What about the definitive (adult) heart?

Is it a simple tube with a series of interconnected chambers? NO! The definitive heart has completely separate left and right sides—essentially it is two hearts stuck together side-by-side.
Idea!

It seems what we need to do in order to change the embryonic situation to match that in the definitive heart is to partition (divide) the chambers in the primitive heart so that each has a separate left and right side. That’s the ticket! Here’s a preview of things to come:

The single embryonic primitive atrium will give rise to the left and right atria in the definitive heart—so we will build a septum to divide it (interatrial septum).
The single embryonic bulboventricular chamber (primitive ventricle + proximal bulbus cordis) will give rise to the inflow portions of the definitive left and right ventricles (the parts inferior to the mitral and tricuspid valves). The embryonic distal bulbus cordis will give rise to the outflow portions of the definitive left and right ventricles (the parts just inferior to the aortic and pulmonary valves). We will partition both inflow and outflow portions of the ventricles by building an interventricular septum that will subdivide both the bulboventricular chamber and distal bulbus cordis.
The single embryonic truncus arteriosus will give rise to the definitive ascending aorta and pulmonary trunk—so we will build a septum to divide it (trunco-conal septum).
What about the sinus venosus, you say? Remember that the left-to-right venous shunting in the embryo enlarged the right sinus horn and caused the left sinus horn to shrink. The right sinus horn is the only part of the sinus venosus to figure into internal heart development. It is absorbed into the wall of the common primitive atrium and will ultimately become the smooth part (sinus venarum) of the internal right atrium.

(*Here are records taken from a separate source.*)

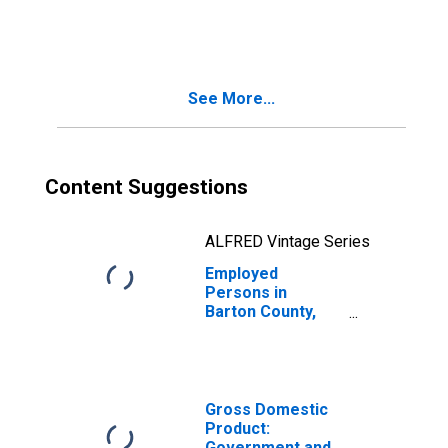
in Barton County,
MO
See More...
Content Suggestions
ALFRED Vintage Series
Employed
Persons in
Barton County,
MO
Gross Domestic
Product:
Government and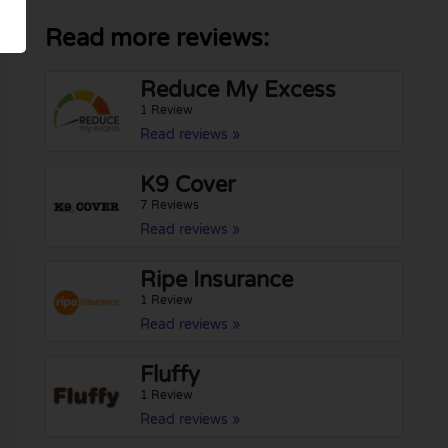
Read more reviews:
Reduce My Excess
1 Review
Read reviews »
K9 Cover
7 Reviews
Read reviews »
Ripe Insurance
1 Review
Read reviews »
Fluffy
1 Review
Read reviews »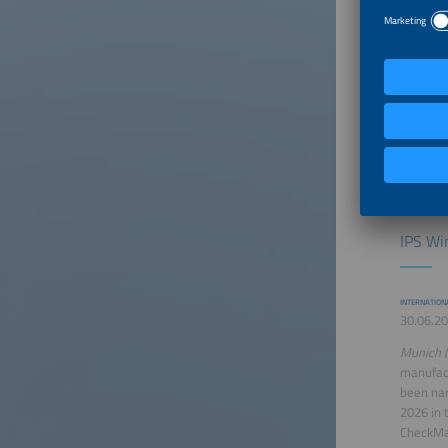
complete
storage 
9540A:20
out in A
certific
supervise
personne
under ex
stringent
IPS Wi
INTERNATION
30.06.20
Munich (
manufact
been na
2026 in 
CheckMat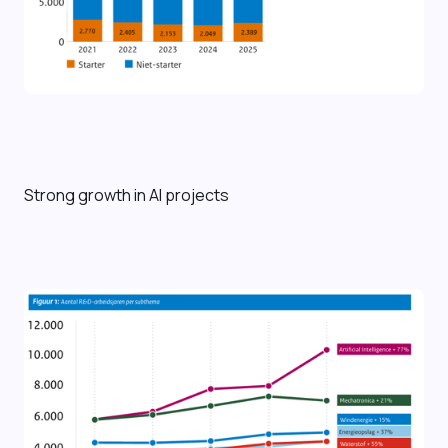
Strong growth in AI projects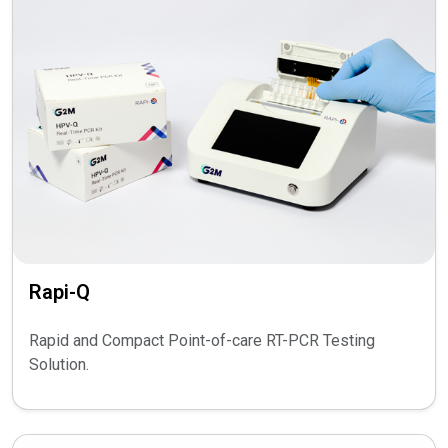
Rapi-Q
Rapid and Compact Point-of-care RT-PCR Testing
Solution.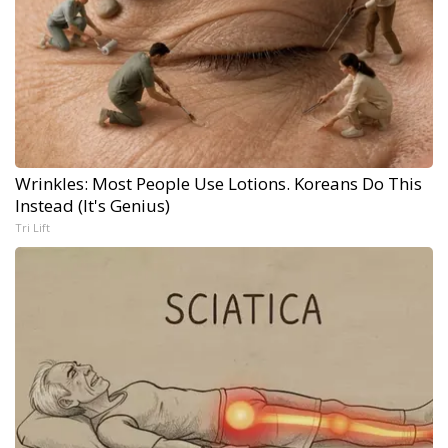
Wrinkles: Most People Use Lotions. Koreans Do This
Instead (It's Genius)
Tri Lift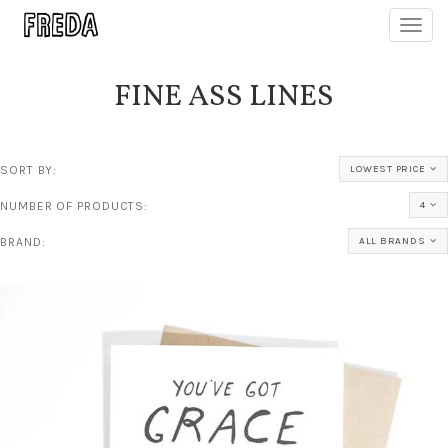
Toggl
navig
FINE ASS LINES
SORT BY:
LOWEST PRICE
NUMBER OF PRODUCTS:
4
BRAND:
ALL BRANDS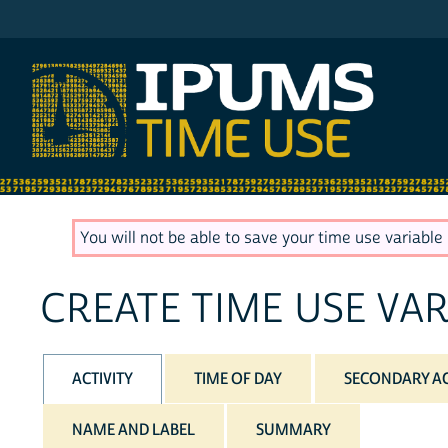
IPUMS ATUS
You will not be able to save your time use variable u
CREATE TIME USE VAR
ACTIVITY
TIME OF DAY
SECONDARY AC
NAME AND LABEL
SUMMARY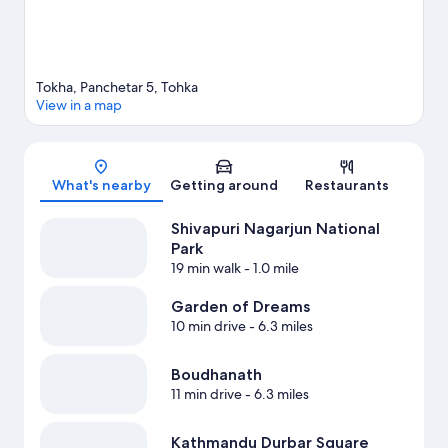
Tokha, Panchetar 5, Tohka
View in a map
Map
What's nearby
Getting around
Restaurants
Shivapuri Nagarjun National
Park
19 min walk
- 1.0 mile
Garden of Dreams
10 min drive
- 6.3 miles
Boudhanath
11 min drive
- 6.3 miles
Kathmandu Durbar Square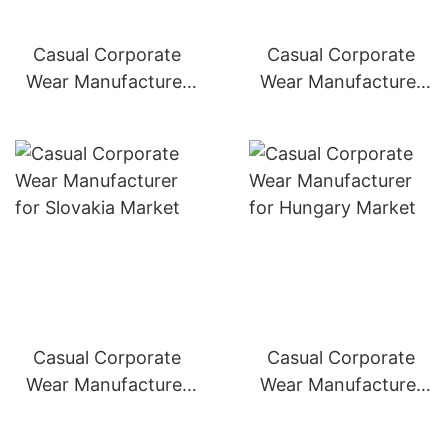
Casual Corporate
Casual Corporate
Wear Manufacturer
Wear Manufacturer
for Poland Market
for Czech Republic
Market
Casual Corporate
Casual Corporate
Wear Manufacturer
Wear Manufacturer
for Slovakia Market
for Hungary Market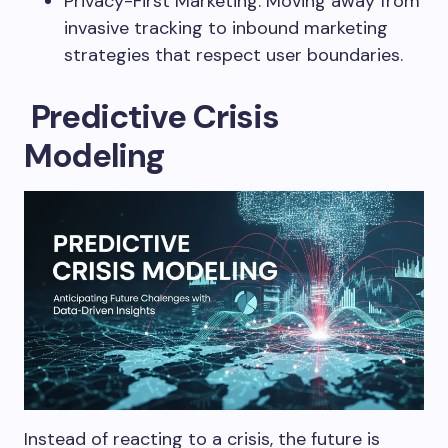
Privacy-First Marketing: Moving away from
invasive tracking to inbound marketing
strategies that respect user boundaries.
Predictive Crisis
Modeling
Instead of reacting to a crisis, the future is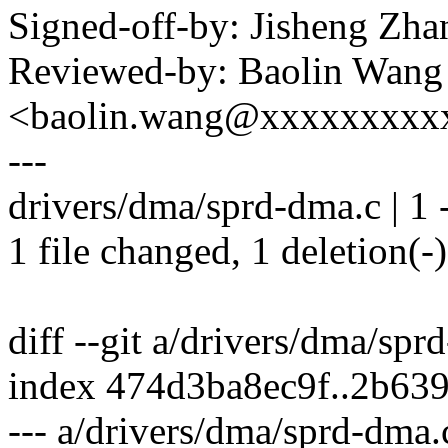
Signed-off-by: Jisheng Z
Reviewed-by: Baolin Wang
<baolin.wang@xxxxxxxxx
---
drivers/dma/sprd-dma.c | 1 
1 file changed, 1 deletion(-)
diff --git a/drivers/dma/sp
index 474d3ba8ec9f..2b63
--- a/drivers/dma/sprd-dma.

All of this of course is happening simultaneously in the developing embryonic heart—but to keep us sane, we will discuss each event as if it occurs in sequence.

Remodeling of the primitive (common) atrium

Recall that the left and right atria in the definitive heart both have smooth and rough parts.
The original internal texture of the entire primitive atrium is rough—it has ridges called trabeculae. However, the definitive atria are not entirely rough—they also have smooth parts. How does this come about? The answer is that nearby veins (having smooth inner linings) are absorbed into the walls of the future right and left atria, via a process called intussusception = the taking up of one structure within another, kind of like folding up an old-fashioned telescope.

Right side of the atrium
Left side of the atrium

All this left-to-right venous remodeling enlarges the right sinus horn. It is absorbed into the right posterior wall of the atrium, becoming the smooth part of the definitive right atrium (sinus venarum). The left sinus horn gives rise to the coronary sinus. Since the sinus horns are connected, the coronary sinus will empty into the future right atrium. Also, since the SVC and IVC connect to the right sinus horn, they too will empty into the definitive right atrium.
Intussusception of the right sinus horn into the posterior right side of the common atrium displaces the original rough (trabeculated) part. It is pushed around the heart to become the definitive right auricle. It is thus visible on the external heart from an anterior view. This is why the auricle has rough internal texture = the pectinate muscle.
In the definitive right atrium, an internal ridge indicates where the smooth part and trabeculated part have fused—this is the crista terminalis. This structure is significant because it contains fibers of the heart’s conducting system that carry impulses from the pacemaker (SA node) to the AV node.
Intussusception of the right sinus horn also produces a flap of tissue adjacent to the internal orifice of the inferior vena cava. This is called the valve of the IVC. This is important to the embryo since it directs the flow of blood entering the right atrium via the umbilical vein toward a hole in the interatrial septum (foramen ovale). This oxygen-rich blood from the placenta thus bypasses the right atrium and enters the left atrium (discussed later).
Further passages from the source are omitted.